[Data records]
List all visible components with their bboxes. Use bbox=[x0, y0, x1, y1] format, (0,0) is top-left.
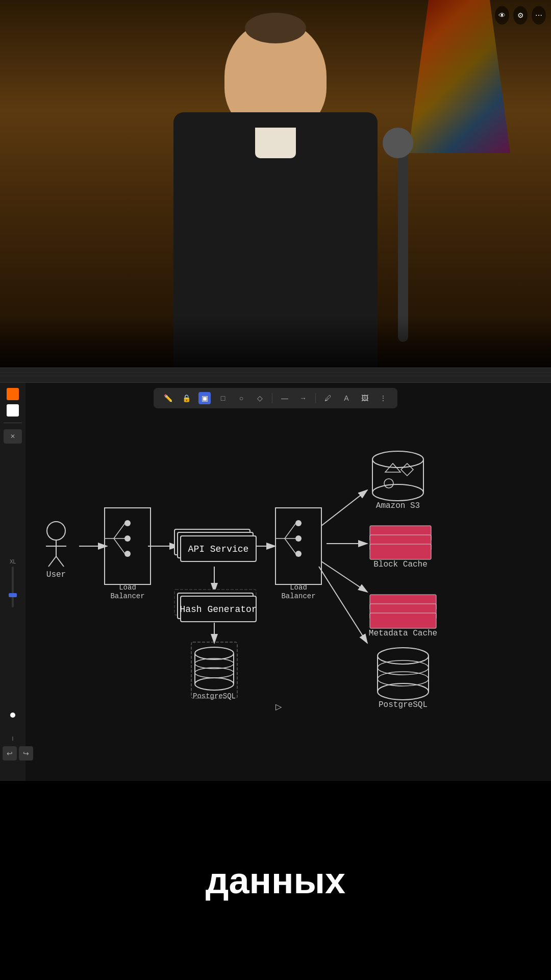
user-node: User bbox=[46, 522, 66, 579]
left-sidebar: ✕ XL I I ↩ ↪ bbox=[0, 383, 26, 781]
svg-rect-27 bbox=[276, 508, 321, 584]
toolbar-sep-1 bbox=[272, 393, 272, 403]
redo-button[interactable]: ↪ bbox=[19, 746, 33, 761]
tool-more[interactable]: ⋮ bbox=[377, 392, 389, 404]
svg-line-13 bbox=[114, 538, 125, 554]
tool-line[interactable]: — bbox=[279, 392, 291, 404]
svg-point-29 bbox=[295, 535, 302, 542]
drawing-toolbar[interactable]: ✏️ 🔒 ▣ □ ○ ◇ — → 🖊 A 🖼 ⋮ bbox=[154, 388, 397, 408]
svg-line-4 bbox=[48, 556, 56, 567]
load-balancer-right-node: Load Balancer bbox=[276, 508, 321, 600]
amazon-s3-node: Amazon S3 bbox=[372, 451, 423, 510]
api-service-label: API Service bbox=[188, 544, 249, 554]
svg-line-5 bbox=[56, 556, 64, 567]
architecture-diagram: User Load Balancer bbox=[26, 408, 551, 781]
tool-select[interactable]: ▣ bbox=[198, 392, 211, 404]
svg-point-35 bbox=[372, 451, 423, 468]
svg-point-30 bbox=[295, 551, 302, 557]
svg-point-8 bbox=[124, 535, 131, 542]
svg-point-48 bbox=[378, 648, 429, 664]
undo-button[interactable]: ↩ bbox=[3, 746, 17, 761]
svg-rect-6 bbox=[105, 508, 151, 584]
hash-generator-label: Hash Generator bbox=[180, 604, 257, 615]
metadata-cache-label: Metadata Cache bbox=[369, 629, 437, 638]
hash-generator-node: Hash Generator bbox=[174, 590, 257, 622]
tool-diamond[interactable]: ◇ bbox=[254, 392, 266, 404]
postgresql-right-label: PostgreSQL bbox=[379, 700, 428, 709]
svg-line-11 bbox=[114, 523, 125, 538]
tool-lock[interactable]: 🔒 bbox=[180, 392, 192, 404]
tool-rect[interactable]: □ bbox=[217, 392, 229, 404]
color-swatch-orange[interactable] bbox=[7, 388, 19, 400]
sidebar-dot bbox=[10, 713, 15, 718]
arrow-lb2-to-pgr bbox=[319, 567, 367, 643]
video-controls[interactable]: 👁 ⚙ ⋯ bbox=[490, 0, 551, 31]
block-cache-label: Block Cache bbox=[373, 560, 428, 569]
cursor-indicator: ▷ bbox=[276, 702, 282, 711]
tool-pen[interactable]: 🖊 bbox=[322, 392, 334, 404]
color-swatch-white[interactable] bbox=[7, 404, 19, 416]
subtitle-section: данных bbox=[0, 781, 551, 980]
tool-arrow[interactable]: → bbox=[297, 392, 309, 404]
sidebar-text-label-i: I bbox=[12, 736, 14, 742]
svg-point-26 bbox=[195, 668, 234, 678]
diagram-section: ✏️ 🔒 ▣ □ ○ ◇ — → 🖊 A 🖼 ⋮ ✕ XL I I bbox=[0, 383, 551, 781]
diagram-canvas: User Load Balancer bbox=[26, 408, 551, 781]
svg-point-28 bbox=[295, 520, 302, 526]
section-divider bbox=[0, 368, 551, 383]
lb-left-label: Load bbox=[119, 583, 136, 592]
svg-point-24 bbox=[195, 678, 234, 690]
svg-line-32 bbox=[285, 523, 296, 538]
sidebar-slider[interactable]: XL bbox=[4, 558, 22, 609]
toolbar-sep-2 bbox=[315, 393, 316, 403]
block-cache-node: Block Cache bbox=[370, 526, 431, 569]
settings-icon[interactable]: ⚙ bbox=[513, 6, 528, 24]
video-section: 👁 ⚙ ⋯ bbox=[0, 0, 551, 368]
slider-thumb[interactable] bbox=[9, 593, 17, 597]
postgresql-bottom-node: PostgreSQL bbox=[191, 642, 237, 700]
svg-point-21 bbox=[195, 647, 234, 659]
sidebar-close-btn[interactable]: ✕ bbox=[4, 429, 22, 444]
tool-text[interactable]: A bbox=[340, 392, 353, 404]
eye-icon[interactable]: 👁 bbox=[495, 6, 509, 24]
svg-point-38 bbox=[372, 484, 423, 501]
slider-track[interactable] bbox=[12, 567, 14, 607]
tool-pencil[interactable]: ✏️ bbox=[162, 392, 174, 404]
postgresql-right-node: PostgreSQL bbox=[378, 648, 429, 709]
arrow-lb2-to-s3 bbox=[321, 490, 367, 526]
size-label-xl: XL bbox=[10, 559, 16, 565]
lb-left-label2: Balancer bbox=[110, 592, 144, 600]
svg-point-9 bbox=[124, 551, 131, 557]
metadata-cache-node: Metadata Cache bbox=[369, 595, 437, 638]
load-balancer-left-node: Load Balancer bbox=[105, 508, 151, 600]
svg-rect-44 bbox=[370, 544, 431, 559]
svg-point-7 bbox=[124, 520, 131, 526]
svg-line-34 bbox=[285, 538, 296, 554]
undo-redo-controls[interactable]: ↩ ↪ bbox=[3, 746, 33, 761]
api-service-node: API Service bbox=[174, 529, 256, 561]
subtitle-text: данных bbox=[206, 860, 345, 901]
amazon-s3-label: Amazon S3 bbox=[376, 501, 420, 510]
svg-point-52 bbox=[378, 660, 429, 675]
arrow-lb2-to-mc bbox=[321, 561, 367, 592]
sidebar-divider bbox=[4, 423, 22, 423]
postgresql-bottom-label: PostgreSQL bbox=[193, 692, 236, 700]
lb-right-label2: Balancer bbox=[281, 592, 315, 600]
svg-point-1 bbox=[47, 522, 65, 540]
user-label: User bbox=[46, 570, 66, 579]
svg-rect-47 bbox=[370, 613, 436, 628]
svg-marker-40 bbox=[401, 463, 413, 476]
more-icon[interactable]: ⋯ bbox=[532, 6, 546, 24]
svg-point-41 bbox=[384, 479, 393, 488]
tool-image[interactable]: 🖼 bbox=[359, 392, 371, 404]
lb-right-label: Load bbox=[290, 583, 307, 592]
tool-circle[interactable]: ○ bbox=[235, 392, 247, 404]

[Description of the task]
Copy all the data exactly as written, but skip any picture.

[Your response]
List all visible components with their bboxes. Use bbox=[x0, y0, x1, y1] format, (0,0) is top-left.
user-node: User bbox=[46, 522, 66, 579]
left-sidebar: ✕ XL I I ↩ ↪ bbox=[0, 383, 26, 781]
svg-rect-27 bbox=[276, 508, 321, 584]
toolbar-sep-1 bbox=[272, 393, 272, 403]
redo-button[interactable]: ↪ bbox=[19, 746, 33, 761]
tool-more[interactable]: ⋮ bbox=[377, 392, 389, 404]
svg-line-13 bbox=[114, 538, 125, 554]
tool-line[interactable]: — bbox=[279, 392, 291, 404]
svg-point-29 bbox=[295, 535, 302, 542]
drawing-toolbar[interactable]: ✏️ 🔒 ▣ □ ○ ◇ — → 🖊 A 🖼 ⋮ bbox=[154, 388, 397, 408]
svg-line-4 bbox=[48, 556, 56, 567]
load-balancer-right-node: Load Balancer bbox=[276, 508, 321, 600]
amazon-s3-node: Amazon S3 bbox=[372, 451, 423, 510]
api-service-label: API Service bbox=[188, 544, 249, 554]
svg-line-5 bbox=[56, 556, 64, 567]
architecture-diagram: User Load Balancer bbox=[26, 408, 551, 781]
tool-select[interactable]: ▣ bbox=[198, 392, 211, 404]
svg-point-35 bbox=[372, 451, 423, 468]
svg-point-30 bbox=[295, 551, 302, 557]
svg-point-8 bbox=[124, 535, 131, 542]
svg-point-48 bbox=[378, 648, 429, 664]
undo-button[interactable]: ↩ bbox=[3, 746, 17, 761]
svg-rect-6 bbox=[105, 508, 151, 584]
hash-generator-label: Hash Generator bbox=[180, 604, 257, 615]
metadata-cache-label: Metadata Cache bbox=[369, 629, 437, 638]
hash-generator-node: Hash Generator bbox=[174, 590, 257, 622]
tool-diamond[interactable]: ◇ bbox=[254, 392, 266, 404]
postgresql-right-label: PostgreSQL bbox=[379, 700, 428, 709]
svg-line-11 bbox=[114, 523, 125, 538]
tool-lock[interactable]: 🔒 bbox=[180, 392, 192, 404]
tool-rect[interactable]: □ bbox=[217, 392, 229, 404]
color-swatch-orange[interactable] bbox=[7, 388, 19, 400]
sidebar-dot bbox=[10, 713, 15, 718]
arrow-lb2-to-pgr bbox=[319, 567, 367, 643]
video-controls[interactable]: 👁 ⚙ ⋯ bbox=[490, 0, 551, 31]
block-cache-label: Block Cache bbox=[373, 560, 428, 569]
cursor-indicator: ▷ bbox=[276, 702, 282, 711]
tool-pen[interactable]: 🖊 bbox=[322, 392, 334, 404]
color-swatch-white[interactable] bbox=[7, 404, 19, 416]
subtitle-section: данных bbox=[0, 781, 551, 980]
tool-arrow[interactable]: → bbox=[297, 392, 309, 404]
sidebar-text-label-i: I bbox=[12, 736, 14, 742]
svg-point-26 bbox=[195, 668, 234, 678]
diagram-section: ✏️ 🔒 ▣ □ ○ ◇ — → 🖊 A 🖼 ⋮ ✕ XL I I bbox=[0, 383, 551, 781]
diagram-canvas: User Load Balancer bbox=[26, 408, 551, 781]
svg-point-28 bbox=[295, 520, 302, 526]
section-divider bbox=[0, 368, 551, 383]
lb-left-label: Load bbox=[119, 583, 136, 592]
svg-point-24 bbox=[195, 678, 234, 690]
svg-line-32 bbox=[285, 523, 296, 538]
sidebar-slider[interactable]: XL bbox=[4, 558, 22, 609]
toolbar-sep-2 bbox=[315, 393, 316, 403]
block-cache-node: Block Cache bbox=[370, 526, 431, 569]
settings-icon[interactable]: ⚙ bbox=[513, 6, 528, 24]
video-section: 👁 ⚙ ⋯ bbox=[0, 0, 551, 368]
slider-thumb[interactable] bbox=[9, 593, 17, 597]
postgresql-bottom-node: PostgreSQL bbox=[191, 642, 237, 700]
svg-point-21 bbox=[195, 647, 234, 659]
sidebar-close-btn[interactable]: ✕ bbox=[4, 429, 22, 444]
tool-text[interactable]: A bbox=[340, 392, 353, 404]
eye-icon[interactable]: 👁 bbox=[495, 6, 509, 24]
svg-point-38 bbox=[372, 484, 423, 501]
slider-track[interactable] bbox=[12, 567, 14, 607]
tool-pencil[interactable]: ✏️ bbox=[162, 392, 174, 404]
postgresql-right-node: PostgreSQL bbox=[378, 648, 429, 709]
arrow-lb2-to-s3 bbox=[321, 490, 367, 526]
size-label-xl: XL bbox=[10, 559, 16, 565]
lb-left-label2: Balancer bbox=[110, 592, 144, 600]
svg-point-9 bbox=[124, 551, 131, 557]
metadata-cache-node: Metadata Cache bbox=[369, 595, 437, 638]
load-balancer-left-node: Load Balancer bbox=[105, 508, 151, 600]
svg-rect-44 bbox=[370, 544, 431, 559]
svg-point-7 bbox=[124, 520, 131, 526]
svg-line-34 bbox=[285, 538, 296, 554]
undo-redo-controls[interactable]: ↩ ↪ bbox=[3, 746, 33, 761]
api-service-node: API Service bbox=[174, 529, 256, 561]
subtitle-text: данных bbox=[206, 860, 345, 901]
amazon-s3-label: Amazon S3 bbox=[376, 501, 420, 510]
svg-point-52 bbox=[378, 660, 429, 675]
arrow-lb2-to-mc bbox=[321, 561, 367, 592]
sidebar-divider bbox=[4, 423, 22, 423]
postgresql-bottom-label: PostgreSQL bbox=[193, 692, 236, 700]
lb-right-label2: Balancer bbox=[281, 592, 315, 600]
svg-point-1 bbox=[47, 522, 65, 540]
user-label: User bbox=[46, 570, 66, 579]
svg-rect-47 bbox=[370, 613, 436, 628]
svg-marker-40 bbox=[401, 463, 413, 476]
more-icon[interactable]: ⋯ bbox=[532, 6, 546, 24]
svg-point-41 bbox=[384, 479, 393, 488]
tool-image[interactable]: 🖼 bbox=[359, 392, 371, 404]
lb-right-label: Load bbox=[290, 583, 307, 592]
tool-circle[interactable]: ○ bbox=[235, 392, 247, 404]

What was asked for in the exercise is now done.